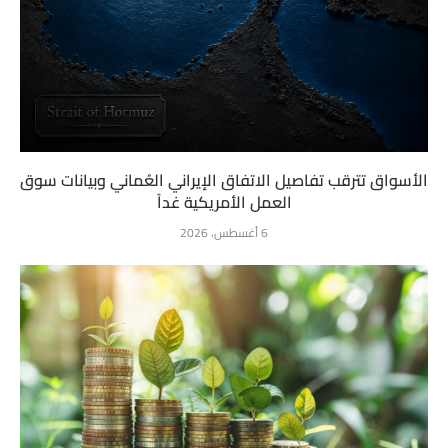
الأسواق تترقب تفاصيل الاتفاق الإيراني العُماني وبيانات سوق
العمل الأمريكية غداً
6 أغسطس، 2026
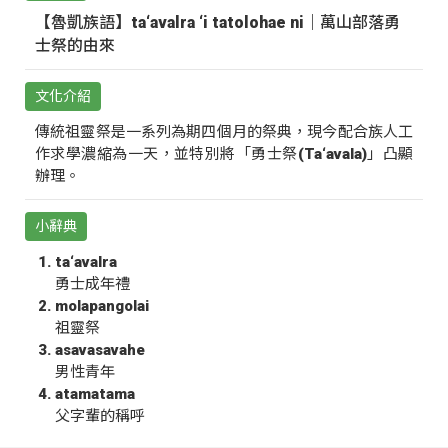
【魯凱族語】ta‘avalra ‘i tatolohae ni｜萬山部落勇
士祭的由來
文化介紹
傳統祖靈祭是一系列為期四個月的祭典，現今配合族人工
作求學濃縮為一天，並特別將「勇士祭(Ta‘avala)」凸顯
辦理。
小辭典
ta‘avalra
勇士成年禮
molapangolai
祖靈祭
asavasavahe
男性青年
atamatama
父字輩的稱呼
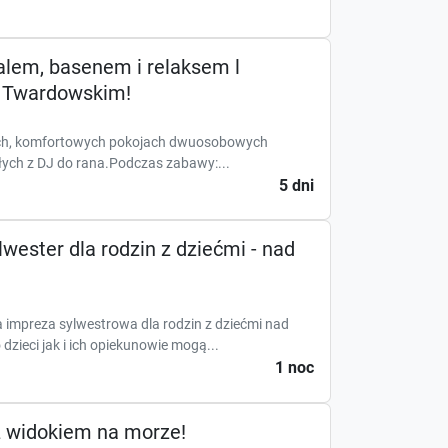
alem, basenem i relaksem l
 Twardowskim!
ych, komfortowych pokojach dwuosobowych
ch z DJ do rana.Podczas zabawy:...
5 dni
wester dla rodzin z dziećmi - nad
a impreza sylwestrowa dla rodzin z dziećmi nad
zieci jak i ich opiekunowie mogą...
1 noc
z widokiem na morze!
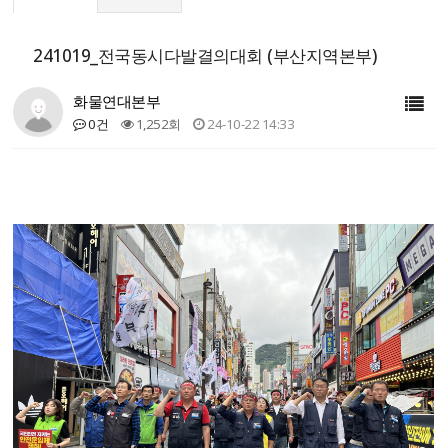
241019_전국동시다발결의대회 (부산지역본부)
화물연대본부
0건
1,252회
24-10-22 14:33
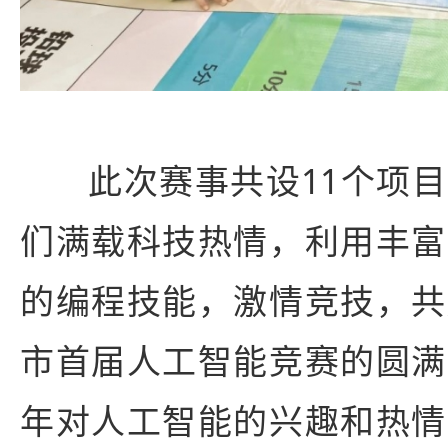
此次赛事共设11个项
们满载科技热情，利用丰富
的编程技能，激情竞技，共
市首届人工智能竞赛的圆满
年对人工智能的兴趣和热情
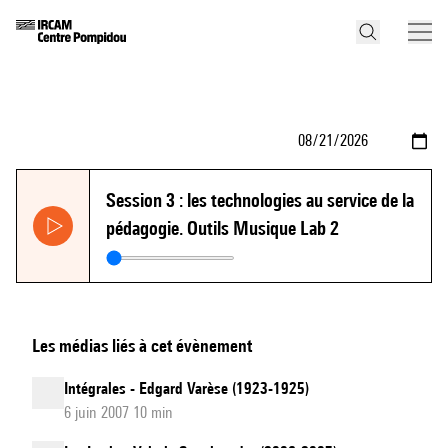
Session 3 : les technologies au service de la
pédagogie. Outils Musique Lab 2
Les médias liés à cet évènement
Intégrales - Edgard Varèse (1923-1925)
6 juin 2007 10 min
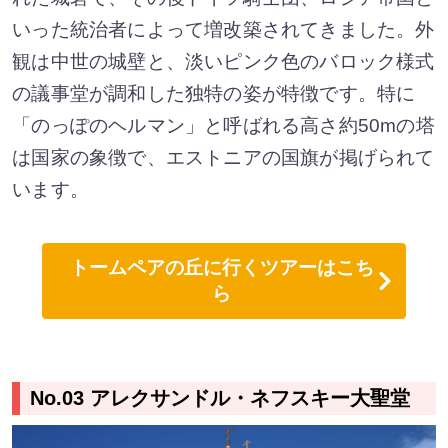
いった統治者によって増改築されてきました。外
観は中世の城壁と、淡いピンク色のバロック様式
の議事堂が調和した独特の姿が特徴です。特に
「のっぽのヘルマン」と呼ばれる高さ約50mの塔
は国家の象徴で、エストニアの国旗が掲げられて
います。
トームペアの丘に行くツアーはこち
ら
No.03 アレクサンドル・ネフスキー大聖堂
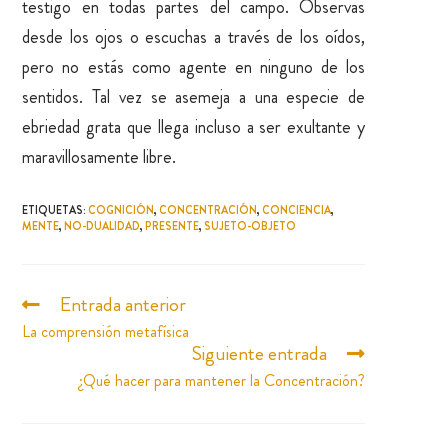
testigo en todas partes del campo. Observas
desde los ojos o escuchas a través de los oídos,
pero no estás como agente en ninguno de los
sentidos. Tal vez se asemeja a una especie de
ebriedad grata que llega incluso a ser exultante y
maravillosamente libre.
ETIQUETAS
:
COGNICIÓN
,
CONCENTRACIÓN
,
CONCIENCIA
,
MENTE
,
NO-DUALIDAD
,
PRESENTE
,
SUJETO-OBJETO
Entrada anterior
La comprensión metafísica
Siguiente entrada
¿Qué hacer para mantener la Concentración?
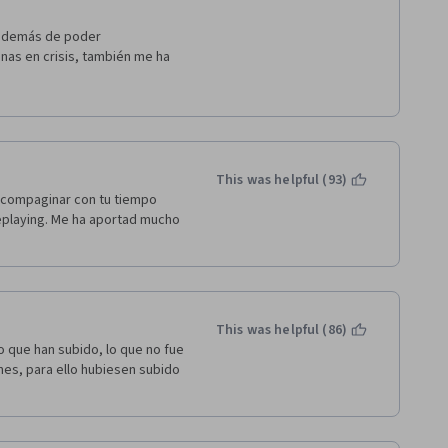
 además de poder 
nas en crisis, también me ha 
 
This was helpful (93)
compaginar con tu tiempo 
eplaying. Me ha aportad mucho 
This was helpful (86)
 que han subido, lo que no fue 
s, para ello hubiesen subido 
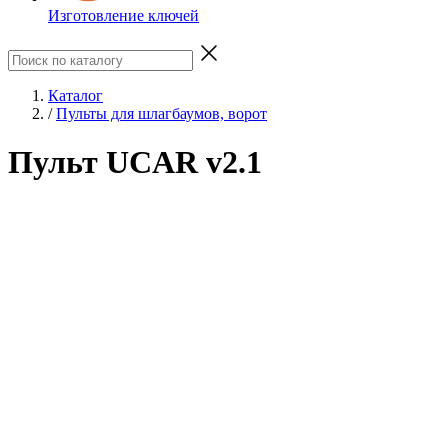
Изготовление ключей
Каталог
/
Пульты для шлагбаумов, ворот
Пульт UCAR v2.1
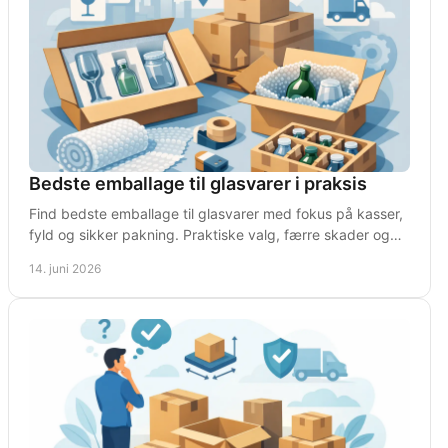
Bedste emballage til glasvarer i praksis
Find bedste emballage til glasvarer med fokus på kasser,
fyld og sikker pakning. Praktiske valg, færre skader og
lavere fragtomkostninger.
14. juni 2026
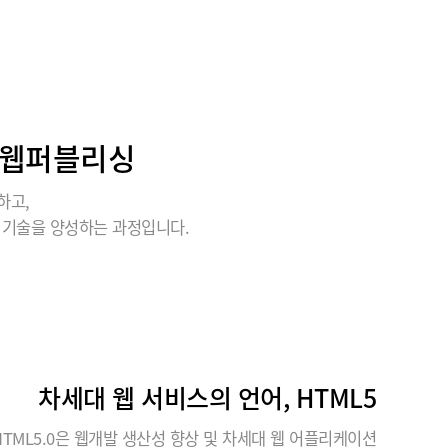
의 웹퍼블리싱
하고,
 기술을 양성하는 과정입니다.
차세대 웹 서비스의 언어, HTML5
HTML5.0은 웹개발 생산성 향상 및 차세대 웹 어플리케이션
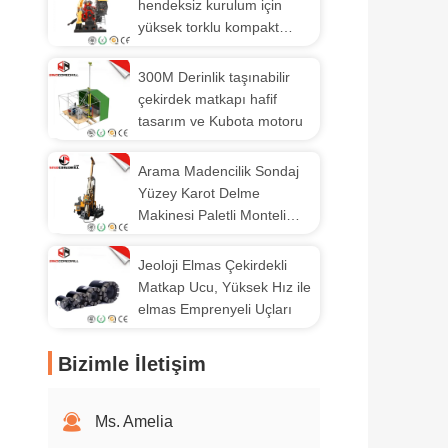
hendeksiz kurulum için
yüksek torklu kompakt
HDD Rig
300M Derinlik taşınabilir
çekirdek matkapı hafif
tasarım ve Kubota motoru
Arama Madencilik Sondaj
Yüzey Karot Delme
Makinesi Paletli Monteli
Dizel Motor Tahrikli
Jeoloji Elmas Çekirdekli
Matkap Ucu, Yüksek Hız ile
elmas Emprenyeli Uçları
Bizimle İletişim
Ms. Amelia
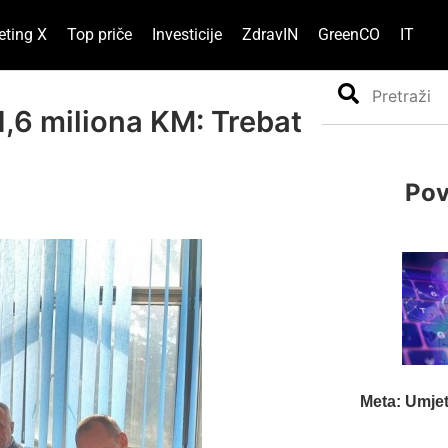
eting X
Top priče
Investicije
ZdravIN
GreenCO
IT
Search
1,6 miliona KM: Trebat
Pov
Meta: Umjet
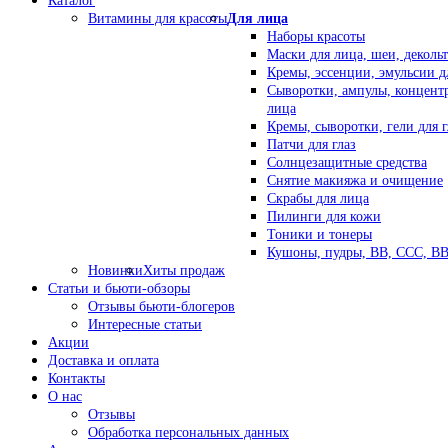
Каталог
Витамины для красоты
Для лица
Наборы красоты
Маски для лица, шеи, декольт
Кремы, эссенции, эмульсии д
Сыворотки, ампулы, концент
лица
Кремы, сыворотки, гели для г
Патчи для глаз
Солнцезащитные средства
Снятие макияжа и очищение
Скрабы для лица
Пилинги для кожи
Тоники и тонеры
Кушоны, пудры, ВВ, ССС, В
Новинки
Хиты продаж
Статьи и бьюти-обзоры
Отзывы бьюти-блогеров
Интересные статьи
Акции
Доставка и оплата
Контакты
О нас
Отзывы
Обработка персональных данных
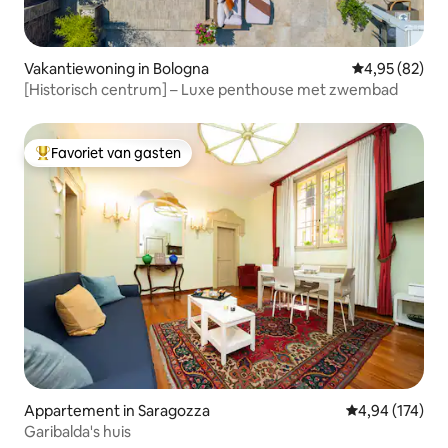
Vakantiewoning in Bologna
Gemiddelde be
4,95 (82)
[Historisch centrum] – Luxe penthouse met zwembad
Favoriet van gasten
Topfavoriet van gasten
Appartement in Saragozza
Gemiddelde beo
4,94 (174)
Garibalda's huis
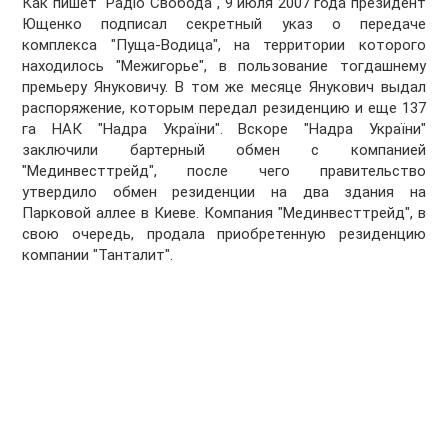
Как пишет "Радіо Свобода", 9 июля 2007 года президент
Ющенко подписал секретный указ о передаче
комплекса "Пуща-Водица", на территории которого
находилось "Межигорье", в пользование тогдашнему
премьеру Януковичу. В том же месяце Янукович выдал
распоряжение, которым передал резиденцию и еще 137
га НАК "Надра України". Вскоре "Надра України"
заключили бартерный обмен с компанией
"Мединвесттрейд", после чего правительство
утвердило обмен резиденции на два здания на
Парковой аллее в Киеве. Компания "Мединвесттрейд", в
свою очередь, продала приобретенную резиденцию
компании "Танталит".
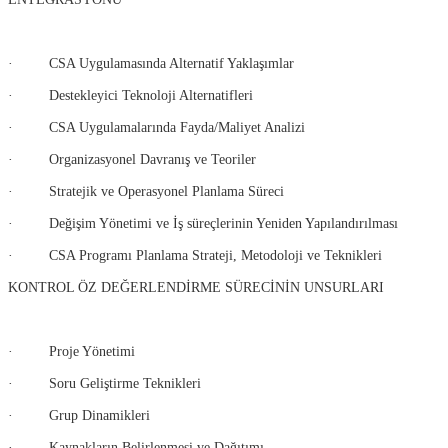
· CSA Uygulamasında Alternatif Yaklaşımlar
· Destekleyici Teknoloji Alternatifleri
· CSA Uygulamalarında Fayda/Maliyet Analizi
· Organizasyonel Davranış ve Teoriler
· Stratejik ve Operasyonel Planlama Süreci
· Değişim Yönetimi ve İş süreçlerinin Yeniden Yapılandırılması
· CSA Programı Planlama Strateji, Metodoloji ve Teknikleri
KONTROL ÖZ DEĞERLENDİRME SÜRECİNİN UNSURLARI
· Proje Yönetimi
· Soru Geliştirme Teknikleri
· Grup Dinamikleri
· Kaynakların Belirlenmesi ve Dağıtımı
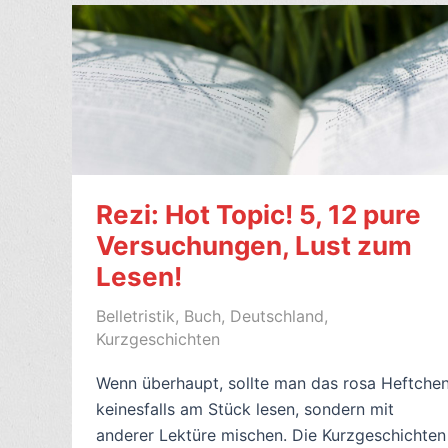
es
ein
Anfang,
von
Dolly
Alderton
(2023,
engl.
Rezi: Hot Topic! 5, 12 pure
Good
Versuchungen, Lust zum
Material)
Lesen!
–
5/10
Belletristik
,
Buch
,
Deutschland
,
Kurzgeschichten
Wenn überhaupt, sollte man das rosa Heftche
keinesfalls am Stück lesen, sondern mit
anderer Lektüre mischen. Die Kurzgeschichten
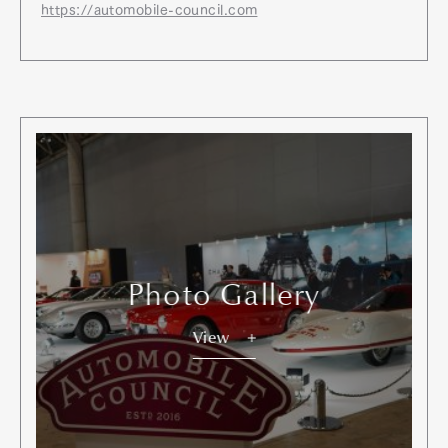
https://automobile-council.com
Photo Gallery
View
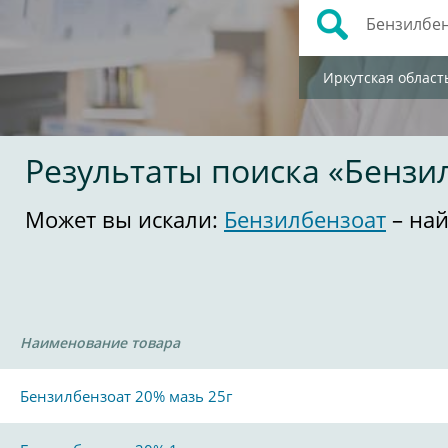
Иркутская област
Результаты поиска «Бензи
Может вы искали:
Бензилбензоат
– най
Наименование товара
Бензилбензоат 20% мазь 25г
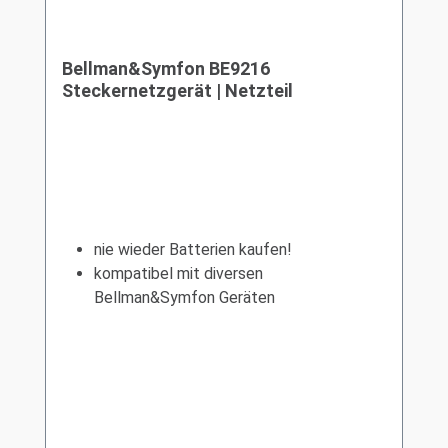
Bellman&Symfon BE9216
Steckernetzgerät | Netzteil
nie wieder Batterien kaufen!
kompatibel mit diversen
Bellman&Symfon Geräten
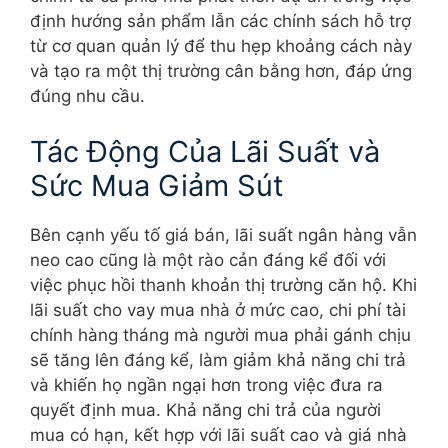
định hướng sản phẩm lẫn các chính sách hỗ trợ
từ cơ quan quản lý để thu hẹp khoảng cách này
và tạo ra một thị trường cân bằng hơn, đáp ứng
đúng nhu cầu.
Tác Động Của Lãi Suất và
Sức Mua Giảm Sút
Bên cạnh yếu tố giá bán, lãi suất ngân hàng vẫn
neo cao cũng là một rào cản đáng kể đối với
việc phục hồi thanh khoản thị trường căn hộ. Khi
lãi suất cho vay mua nhà ở mức cao, chi phí tài
chính hàng tháng mà người mua phải gánh chịu
sẽ tăng lên đáng kể, làm giảm khả năng chi trả
và khiến họ ngần ngại hơn trong việc đưa ra
quyết định mua. Khả năng chi trả của người
mua có hạn, kết hợp với lãi suất cao và giá nhà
★ ★ ★ ★ ★ ★ ★
TASK DETAILS - Scan the material above for lines holding "đáng" and copy each of them.

COMPLETED EXERCISE -
neo cao cũng là một rào cản đáng kể đối với
sẽ tăng lên đáng kể, làm giảm khả năng chi trả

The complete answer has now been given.